**WORK ORDER:** Every line holding the string "risorse" should be copied from the listing.

**MATERIAL FOR THIS TASK:**
+-------+
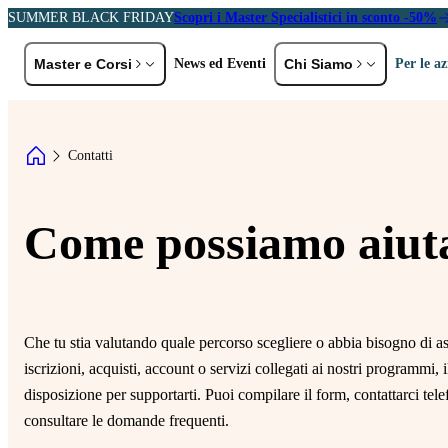
SUMMER BLACK FRIDAY
Scopri i Master Specialistici in sconto -50%
Master e Corsi
News ed Eventi
Chi Siamo
Per le a
ER PROFILO
PER AREA TEMATICA
Storia e Val
Contatti
eolaureati
EMBA e MBA
A
Docenti
C
rofessionisti ed Executive
Marketing e Comunicazione
Partner
L
Come possiamo aiuta
HR, DE&I e Diritto del Lavoro
P
Digital Transformation,
Sei un'azienda?
Tecnologia e AI
R
Scopri le soluzioni formative pensate per
Diritto e Fisco
S
te
Che tu stia valutando quale percorso scegliere o abbia bisogno di as
General Management e
P
iscrizioni, acquisti, account o servizi collegati ai nostri programmi, 
Gestione d'Impresa
Scopri di più
disposizione per supportarti. Puoi compilare il form, contattarci te
consultare le domande frequenti.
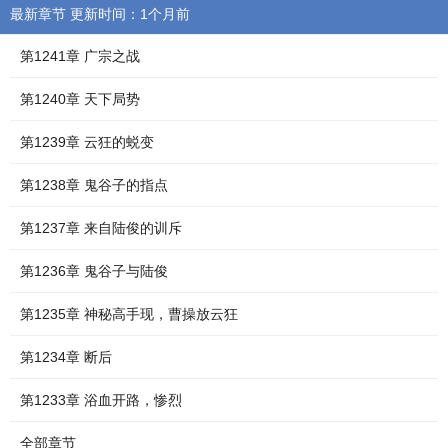
最新章节 更新时间：1个月前
第1241章 广宗之战
第1240章 天下局势
第1239章 云狂的蜕变
第1238章 鬼谷子的指点
第1237章 来自陆俊的训斥
第1236章 鬼谷子与陆俊
第1235章 神秘高手现，曹操放云狂
第1234章 断后
第1233章 浴血开路，惨烈
全部章节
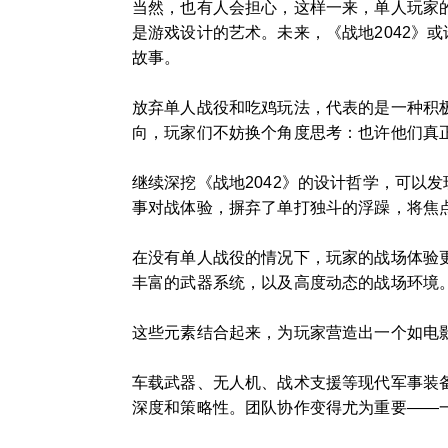
当然，也有人会担心，这样一来，单人玩家
是游戏设计的艺术。未来，《战地2042》
故事。
放弃单人战役和吃鸡玩法，代表的是一种积
向，玩家们不妨换个角度思考：也许他们真
继续深挖《战地2042》的设计哲学，可以
事对战体验，摒弃了单打独斗的浮躁，将焦点
在没有单人战役的情况下，玩家的战场体验
丰富的武器系统，以及高度动态的战场环境
这些元素结合起来，为玩家营造出一个如电
车载武器、无人机、战术支援等现代军事装
深度和策略性。团队协作变得尤为重要——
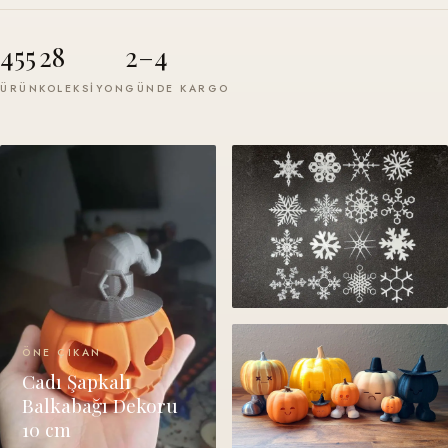
455
28
2–4
ÜRÜN
KOLEKSIYON
GÜNDE KARGO
ÖNE ÇIKAN
Cadı Şapkalı
Balkabağı Dekoru
10 cm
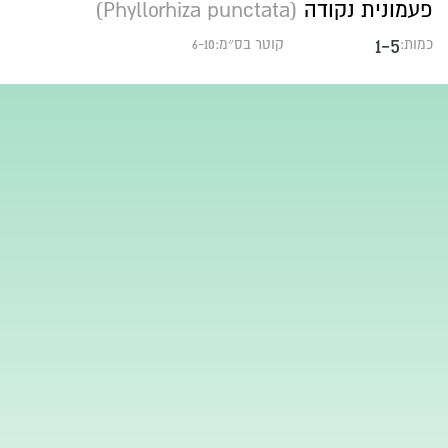
פעמונית נקודה
(Phyllorhiza punctata)
1-5
כמות:
קוטר בס״מ:6-10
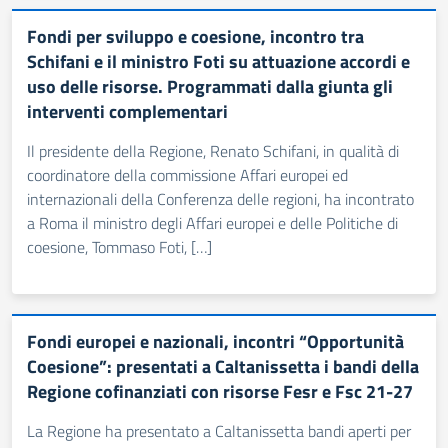
Fondi per sviluppo e coesione, incontro tra
Schifani e il ministro Foti su attuazione accordi e
uso delle risorse. Programmati dalla giunta gli
interventi complementari
Il presidente della Regione, Renato Schifani, in qualità di
coordinatore della commissione Affari europei ed
internazionali della Conferenza delle regioni, ha incontrato
a Roma il ministro degli Affari europei e delle Politiche di
coesione, Tommaso Foti, […]
Fondi europei e nazionali, incontri “Opportunità
Coesione”: presentati a Caltanissetta i bandi della
Regione cofinanziati con risorse Fesr e Fsc 21-27
La Regione ha presentato a Caltanissetta bandi aperti per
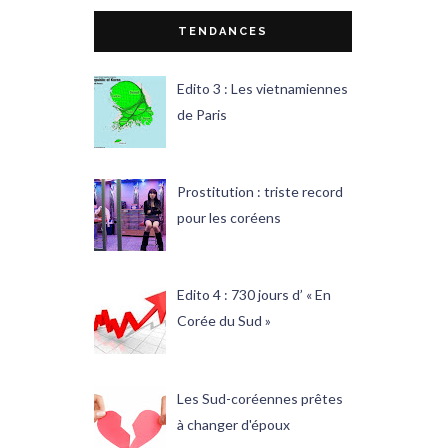
TENDANCES
Edito 3 : Les vietnamiennes
de Paris
Prostitution : triste record
pour les coréens
Edito 4 : 730 jours d’ « En
Corée du Sud »
Les Sud-coréennes prêtes
à changer d'époux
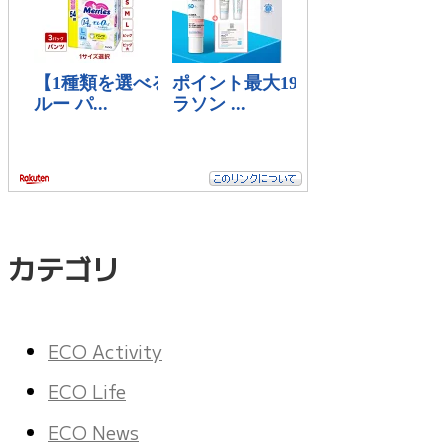
カテゴリ
ECO Activity
ECO Life
ECO News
+-------+
**THE COMPLETED TASK:**
uso delle risorse. Programmati dalla giunta gli
Regione cofinanziati con risorse Fesr e Fsc 21-27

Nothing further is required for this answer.